Meyka AI rates GIL with a grade of B+, reflecting balanced risk-reward dynamics. This grade factors in S&P 500 benchmark comparison, sector performance, financial growth, key metrics, and analyst consensus. The B+ designation suggests the stock offers reasonable value for growth-oriented investors seeking exposure to consumer discretionary apparel. These grades are not guaranteed and we are not financial advisors.

Price Forecasts and Technical Setup

Meyka’s AI-powered market analysis platform projects GIL reaching $74.16 within 12 months and $100.62 within three years. Technical indicators show RSI at 58.2, suggesting neutral momentum without overbought conditions. The stock trades within Bollinger Bands, with support near $54.41 and resistance at $62.43. Earnings announcement scheduled for July 30, 2026 will provide critical updates on operational execution.

Gildan Activewear Rating Reflects Sector Dynamics

Consumer Cyclical Positioning

Gildan operates in the Consumer Cyclical sector, specifically Apparel Manufacturers. The company’s diversified brand portfolio includes Gildan, Comfort Colors, American Apparel, and GoldToe. With 50,000 full-time employees and operations across North America, Europe, Asia-Pacific, and Latin America, GIL benefits from geographic diversification. CEO Glenn Chamandy leads the company through evolving consumer preferences and supply chain challenges.

Competitive Advantages and Risk Factors

The Gildan Activewear rating reflects strong brand recognition and manufacturing scale. However, debt levels warrant monitoring, with net debt-to-EBITDA at 6.16x. Inventory turns slowly at 1.06x annually, typical for apparel but requiring careful management. The company’s working capital of $2.47 billion provides operational flexibility. Analyst consensus remains bullish despite macro headwinds affecting discretionary spending.

Final Thoughts

CIBC’s maintained Outperform rating on Gildan Activewear rating underscores analyst confidence in the company’s strategic positioning despite the modest price target reduction. The $77 target reflects realistic near-term valuation while acknowledging long-term growth potential. With a B+ Meyka grade, 12.5% revenue growth, and 36% free cash flow expansion, GIL demonstrates operational momentum. The stock’s 33.7% one-year return validates the bullish thesis. Investors should monitor Q2 earnings in July for updates on margin trends and consumer demand.
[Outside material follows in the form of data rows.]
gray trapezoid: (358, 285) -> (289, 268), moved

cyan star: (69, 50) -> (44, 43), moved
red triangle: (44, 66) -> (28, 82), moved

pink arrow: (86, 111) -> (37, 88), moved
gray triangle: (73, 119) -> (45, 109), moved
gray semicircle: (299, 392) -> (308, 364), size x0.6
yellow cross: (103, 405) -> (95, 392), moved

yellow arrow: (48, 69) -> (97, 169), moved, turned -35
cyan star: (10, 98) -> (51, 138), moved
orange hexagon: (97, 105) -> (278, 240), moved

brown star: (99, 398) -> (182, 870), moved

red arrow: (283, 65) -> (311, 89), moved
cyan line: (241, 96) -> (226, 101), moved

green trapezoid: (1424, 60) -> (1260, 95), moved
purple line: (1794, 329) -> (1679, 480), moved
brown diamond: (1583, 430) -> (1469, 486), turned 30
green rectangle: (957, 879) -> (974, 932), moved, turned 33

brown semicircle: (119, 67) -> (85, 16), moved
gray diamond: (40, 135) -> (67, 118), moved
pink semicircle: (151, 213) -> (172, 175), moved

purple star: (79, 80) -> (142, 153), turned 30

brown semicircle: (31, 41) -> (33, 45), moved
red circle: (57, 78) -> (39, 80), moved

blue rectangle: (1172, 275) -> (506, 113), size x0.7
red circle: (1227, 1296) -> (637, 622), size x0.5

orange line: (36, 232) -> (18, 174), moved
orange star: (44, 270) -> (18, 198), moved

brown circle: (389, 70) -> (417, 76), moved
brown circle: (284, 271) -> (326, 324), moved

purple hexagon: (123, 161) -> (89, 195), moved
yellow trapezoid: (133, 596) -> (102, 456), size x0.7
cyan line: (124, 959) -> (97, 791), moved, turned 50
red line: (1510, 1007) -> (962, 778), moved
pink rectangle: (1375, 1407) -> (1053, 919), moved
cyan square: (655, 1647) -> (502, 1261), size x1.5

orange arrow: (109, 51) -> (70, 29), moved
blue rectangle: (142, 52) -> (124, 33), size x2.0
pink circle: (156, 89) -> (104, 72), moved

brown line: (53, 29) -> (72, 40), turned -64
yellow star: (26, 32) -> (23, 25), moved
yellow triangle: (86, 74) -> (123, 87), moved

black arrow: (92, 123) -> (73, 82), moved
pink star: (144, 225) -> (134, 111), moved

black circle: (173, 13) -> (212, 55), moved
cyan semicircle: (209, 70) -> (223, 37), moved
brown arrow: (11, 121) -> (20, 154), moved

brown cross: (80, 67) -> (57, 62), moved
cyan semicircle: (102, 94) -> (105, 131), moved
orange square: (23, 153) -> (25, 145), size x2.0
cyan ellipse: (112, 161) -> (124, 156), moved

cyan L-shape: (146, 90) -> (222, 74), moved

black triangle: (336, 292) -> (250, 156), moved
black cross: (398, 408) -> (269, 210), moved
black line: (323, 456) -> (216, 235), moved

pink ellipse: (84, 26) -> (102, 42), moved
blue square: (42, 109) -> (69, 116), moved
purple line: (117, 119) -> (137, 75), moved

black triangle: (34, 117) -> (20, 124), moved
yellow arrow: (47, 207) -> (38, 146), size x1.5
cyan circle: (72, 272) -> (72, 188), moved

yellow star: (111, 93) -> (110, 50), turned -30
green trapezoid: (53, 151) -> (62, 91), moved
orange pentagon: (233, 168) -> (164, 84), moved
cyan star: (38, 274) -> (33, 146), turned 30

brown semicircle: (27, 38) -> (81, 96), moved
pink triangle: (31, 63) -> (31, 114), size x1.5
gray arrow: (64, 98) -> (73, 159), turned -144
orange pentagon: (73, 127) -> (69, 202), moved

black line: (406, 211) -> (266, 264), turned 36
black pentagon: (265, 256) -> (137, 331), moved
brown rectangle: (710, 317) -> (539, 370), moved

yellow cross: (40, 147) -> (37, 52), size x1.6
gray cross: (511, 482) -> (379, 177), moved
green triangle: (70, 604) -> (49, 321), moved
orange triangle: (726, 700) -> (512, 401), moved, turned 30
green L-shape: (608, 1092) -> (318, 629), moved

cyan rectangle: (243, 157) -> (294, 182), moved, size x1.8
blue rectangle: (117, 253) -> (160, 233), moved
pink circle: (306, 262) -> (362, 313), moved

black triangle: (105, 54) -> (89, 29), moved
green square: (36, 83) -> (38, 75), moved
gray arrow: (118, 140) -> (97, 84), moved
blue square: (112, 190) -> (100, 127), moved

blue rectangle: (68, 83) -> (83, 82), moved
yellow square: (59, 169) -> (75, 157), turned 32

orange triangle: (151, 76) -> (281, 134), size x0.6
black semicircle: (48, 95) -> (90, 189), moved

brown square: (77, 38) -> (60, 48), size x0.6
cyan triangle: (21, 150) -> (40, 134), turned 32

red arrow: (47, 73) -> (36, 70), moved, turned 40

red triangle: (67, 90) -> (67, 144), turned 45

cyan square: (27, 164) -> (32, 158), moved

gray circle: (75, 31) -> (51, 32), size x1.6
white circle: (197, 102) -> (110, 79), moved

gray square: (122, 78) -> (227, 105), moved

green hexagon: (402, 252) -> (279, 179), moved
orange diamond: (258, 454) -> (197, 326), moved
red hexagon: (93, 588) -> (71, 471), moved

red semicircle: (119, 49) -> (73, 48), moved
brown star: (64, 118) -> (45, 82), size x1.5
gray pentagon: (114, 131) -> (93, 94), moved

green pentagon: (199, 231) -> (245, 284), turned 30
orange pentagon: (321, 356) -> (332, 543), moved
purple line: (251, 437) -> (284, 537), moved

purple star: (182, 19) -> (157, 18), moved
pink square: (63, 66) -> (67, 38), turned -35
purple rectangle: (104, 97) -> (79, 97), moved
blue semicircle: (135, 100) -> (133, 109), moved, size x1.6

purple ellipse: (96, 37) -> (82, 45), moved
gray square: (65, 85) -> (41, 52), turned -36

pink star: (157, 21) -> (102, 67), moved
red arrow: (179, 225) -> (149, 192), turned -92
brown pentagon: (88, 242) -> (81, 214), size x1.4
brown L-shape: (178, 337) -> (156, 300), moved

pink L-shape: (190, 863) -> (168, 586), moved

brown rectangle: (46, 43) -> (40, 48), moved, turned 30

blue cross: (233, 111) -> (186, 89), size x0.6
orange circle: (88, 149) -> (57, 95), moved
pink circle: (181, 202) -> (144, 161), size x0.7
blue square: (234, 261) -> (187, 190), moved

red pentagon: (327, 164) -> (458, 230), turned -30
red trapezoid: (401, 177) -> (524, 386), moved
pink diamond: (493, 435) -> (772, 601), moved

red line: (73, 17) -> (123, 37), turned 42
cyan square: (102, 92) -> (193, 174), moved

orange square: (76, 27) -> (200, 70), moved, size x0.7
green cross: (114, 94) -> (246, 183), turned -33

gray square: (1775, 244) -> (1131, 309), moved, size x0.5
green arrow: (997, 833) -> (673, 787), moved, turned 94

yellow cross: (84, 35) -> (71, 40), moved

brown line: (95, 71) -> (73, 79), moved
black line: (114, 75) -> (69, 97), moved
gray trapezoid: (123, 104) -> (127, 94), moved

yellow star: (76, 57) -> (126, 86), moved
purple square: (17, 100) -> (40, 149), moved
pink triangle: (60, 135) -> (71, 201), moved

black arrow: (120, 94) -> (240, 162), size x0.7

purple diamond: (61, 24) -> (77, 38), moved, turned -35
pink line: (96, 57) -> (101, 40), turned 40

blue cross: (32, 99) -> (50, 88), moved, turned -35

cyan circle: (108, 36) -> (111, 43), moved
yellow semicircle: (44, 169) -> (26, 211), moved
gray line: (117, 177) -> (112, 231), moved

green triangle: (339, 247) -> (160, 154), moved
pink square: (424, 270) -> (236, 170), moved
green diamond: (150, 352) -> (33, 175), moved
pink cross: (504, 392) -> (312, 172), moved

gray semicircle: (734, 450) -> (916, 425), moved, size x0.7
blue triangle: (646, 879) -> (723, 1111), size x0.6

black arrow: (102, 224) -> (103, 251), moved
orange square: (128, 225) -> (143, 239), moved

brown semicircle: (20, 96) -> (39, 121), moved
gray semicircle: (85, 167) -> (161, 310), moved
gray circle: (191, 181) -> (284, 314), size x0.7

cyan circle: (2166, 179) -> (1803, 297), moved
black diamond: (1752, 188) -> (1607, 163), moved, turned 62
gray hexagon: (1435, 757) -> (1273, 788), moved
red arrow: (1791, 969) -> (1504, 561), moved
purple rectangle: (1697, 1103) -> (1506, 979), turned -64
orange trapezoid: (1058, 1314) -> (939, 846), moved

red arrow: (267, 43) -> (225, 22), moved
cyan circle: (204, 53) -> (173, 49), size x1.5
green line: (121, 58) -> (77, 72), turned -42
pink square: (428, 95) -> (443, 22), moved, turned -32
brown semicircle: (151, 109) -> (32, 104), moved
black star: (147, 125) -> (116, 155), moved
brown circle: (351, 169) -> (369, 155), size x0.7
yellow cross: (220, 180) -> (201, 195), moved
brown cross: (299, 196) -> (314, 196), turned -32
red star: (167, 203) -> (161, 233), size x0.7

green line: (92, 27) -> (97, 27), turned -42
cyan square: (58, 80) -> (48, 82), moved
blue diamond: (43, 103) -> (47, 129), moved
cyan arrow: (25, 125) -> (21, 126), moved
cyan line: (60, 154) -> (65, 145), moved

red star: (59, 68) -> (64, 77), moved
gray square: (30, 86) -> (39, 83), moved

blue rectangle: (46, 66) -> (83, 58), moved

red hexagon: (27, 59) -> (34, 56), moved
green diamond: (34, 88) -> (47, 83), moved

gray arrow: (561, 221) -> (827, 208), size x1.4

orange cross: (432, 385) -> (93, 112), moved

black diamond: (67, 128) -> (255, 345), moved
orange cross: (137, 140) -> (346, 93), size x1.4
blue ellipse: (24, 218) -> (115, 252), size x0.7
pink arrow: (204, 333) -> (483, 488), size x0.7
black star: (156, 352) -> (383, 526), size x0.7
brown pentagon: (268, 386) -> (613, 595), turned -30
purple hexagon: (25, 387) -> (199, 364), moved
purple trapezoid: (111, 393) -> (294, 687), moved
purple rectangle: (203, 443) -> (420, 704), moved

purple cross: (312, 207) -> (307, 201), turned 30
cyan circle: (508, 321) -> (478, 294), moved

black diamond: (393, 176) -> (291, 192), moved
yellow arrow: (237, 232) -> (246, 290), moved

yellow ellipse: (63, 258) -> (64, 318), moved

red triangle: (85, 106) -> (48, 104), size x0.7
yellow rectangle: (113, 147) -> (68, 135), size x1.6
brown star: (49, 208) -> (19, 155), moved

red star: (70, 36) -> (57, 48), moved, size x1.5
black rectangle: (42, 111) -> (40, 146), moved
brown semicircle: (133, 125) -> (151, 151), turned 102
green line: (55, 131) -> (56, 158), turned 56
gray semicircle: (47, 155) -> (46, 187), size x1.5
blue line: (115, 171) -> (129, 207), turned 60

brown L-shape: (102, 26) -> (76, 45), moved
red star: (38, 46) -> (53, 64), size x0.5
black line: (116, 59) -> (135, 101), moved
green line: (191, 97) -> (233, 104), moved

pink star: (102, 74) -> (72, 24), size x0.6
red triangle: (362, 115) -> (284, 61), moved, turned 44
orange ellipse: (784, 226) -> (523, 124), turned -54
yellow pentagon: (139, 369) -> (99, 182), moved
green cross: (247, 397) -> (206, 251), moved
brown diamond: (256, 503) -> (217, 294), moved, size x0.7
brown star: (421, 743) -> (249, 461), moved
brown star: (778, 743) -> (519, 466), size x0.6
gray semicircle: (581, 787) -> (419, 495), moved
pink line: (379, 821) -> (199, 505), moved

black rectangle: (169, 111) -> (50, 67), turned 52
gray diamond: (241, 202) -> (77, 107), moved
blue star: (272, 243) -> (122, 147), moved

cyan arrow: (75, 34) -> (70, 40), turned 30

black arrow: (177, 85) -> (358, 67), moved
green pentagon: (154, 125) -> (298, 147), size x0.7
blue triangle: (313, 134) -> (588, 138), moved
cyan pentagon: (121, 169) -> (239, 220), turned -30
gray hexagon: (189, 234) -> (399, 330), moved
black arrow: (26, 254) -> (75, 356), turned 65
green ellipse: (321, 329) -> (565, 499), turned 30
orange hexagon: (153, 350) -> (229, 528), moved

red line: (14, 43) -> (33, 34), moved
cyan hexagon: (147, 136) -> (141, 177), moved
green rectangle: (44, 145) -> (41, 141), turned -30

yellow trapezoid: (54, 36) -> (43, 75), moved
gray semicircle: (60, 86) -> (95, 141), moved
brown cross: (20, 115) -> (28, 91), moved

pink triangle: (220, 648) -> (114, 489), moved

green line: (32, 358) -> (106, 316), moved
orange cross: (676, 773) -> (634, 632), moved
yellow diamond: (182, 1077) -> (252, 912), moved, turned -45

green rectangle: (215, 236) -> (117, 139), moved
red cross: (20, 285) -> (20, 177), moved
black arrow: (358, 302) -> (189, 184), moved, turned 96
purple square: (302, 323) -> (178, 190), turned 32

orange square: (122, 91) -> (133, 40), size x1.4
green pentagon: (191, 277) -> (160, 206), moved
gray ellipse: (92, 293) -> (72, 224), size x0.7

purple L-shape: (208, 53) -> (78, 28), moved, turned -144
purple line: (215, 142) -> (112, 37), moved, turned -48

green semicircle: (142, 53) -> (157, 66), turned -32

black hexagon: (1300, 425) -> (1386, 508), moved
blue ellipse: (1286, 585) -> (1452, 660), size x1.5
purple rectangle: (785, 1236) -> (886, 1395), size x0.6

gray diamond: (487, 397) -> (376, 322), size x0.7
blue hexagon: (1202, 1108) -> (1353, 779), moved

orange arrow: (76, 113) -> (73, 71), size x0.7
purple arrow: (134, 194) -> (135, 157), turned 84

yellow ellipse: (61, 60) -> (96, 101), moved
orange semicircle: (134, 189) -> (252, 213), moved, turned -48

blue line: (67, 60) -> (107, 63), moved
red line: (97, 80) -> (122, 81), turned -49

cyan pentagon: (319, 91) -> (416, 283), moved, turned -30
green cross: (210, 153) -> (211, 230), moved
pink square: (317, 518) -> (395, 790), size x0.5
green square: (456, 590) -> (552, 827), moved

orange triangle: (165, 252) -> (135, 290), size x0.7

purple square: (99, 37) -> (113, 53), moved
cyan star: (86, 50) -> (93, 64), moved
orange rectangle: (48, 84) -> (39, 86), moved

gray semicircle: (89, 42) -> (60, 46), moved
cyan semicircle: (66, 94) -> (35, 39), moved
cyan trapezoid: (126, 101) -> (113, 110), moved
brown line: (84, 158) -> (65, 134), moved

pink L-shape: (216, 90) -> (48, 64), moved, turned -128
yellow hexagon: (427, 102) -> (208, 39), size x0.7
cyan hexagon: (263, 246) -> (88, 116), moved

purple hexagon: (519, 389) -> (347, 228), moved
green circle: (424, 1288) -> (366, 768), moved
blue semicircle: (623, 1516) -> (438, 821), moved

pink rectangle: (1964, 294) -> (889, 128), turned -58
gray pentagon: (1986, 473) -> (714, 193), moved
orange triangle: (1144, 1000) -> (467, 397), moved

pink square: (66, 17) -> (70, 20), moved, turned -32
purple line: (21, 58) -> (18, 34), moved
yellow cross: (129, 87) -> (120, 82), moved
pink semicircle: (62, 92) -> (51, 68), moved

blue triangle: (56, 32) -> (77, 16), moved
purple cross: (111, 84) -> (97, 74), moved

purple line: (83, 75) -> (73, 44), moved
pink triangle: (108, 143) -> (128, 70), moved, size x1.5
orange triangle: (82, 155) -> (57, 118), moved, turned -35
The Gildan Activewear rating consensus of 19 Buys suggests institutional conviction remains intact, though near-term volatility may persist i…

FAQs

Why did CIBC lower the Gildan Activewear rating price target?

CIBC reduced the price target to $77 from $79 while maintaining Outperform, reflecting a more cautious near-term valuation view. The adjustment does not signal a downgrade but rather a recalibration based on current market conditions and apparel sector dynamics.

What is the analyst consensus on Gildan Activewear rating?

Analyst consensus is strongly bullish with 19 Buy ratings and only 1 Hold among tracked analysts. This consensus reflects confidence in GIL’s growth trajectory, brand strength, and financial performance despite cyclical sector headwinds.

How does Meyka AI rate Gildan Activewear?

Meyka AI assigns GIL a B+ grade based on S&P 500 comparison, sector performance, financial growth, key metrics, and analyst consensus. This grade suggests balanced risk-reward for growth-oriented investors seeking consumer discretionary exposure.

What are Gildan Activewear’s key financial strengths?

GIL demonstrates 12.5% revenue growth, 36% free cash flow expansion, 20.3% return on equity, and 19.5% operating margins. The company generates $2.50 in net income per share with a manageable 1.37x debt-to-equity ratio.

When is Gildan Activewear’s next earnings announcement?

Gildan Activewear rating will be tested at the July 30, 2026 earnings announcement. This date provides critical updates on operational execution, margin trends, and consumer demand that could influence analyst sentiment and stock performance.

Disclaimer:

Stock markets involve risks. This content is for informational purposes only. Analyst ratings are opinions and not guarantees of future performance. Past performance does not guarantee future results. Meyka AI PTY LTD provides market analysis and data insights, not financial advice. Always conduct your own research and consider consulting a licensed financial advisor.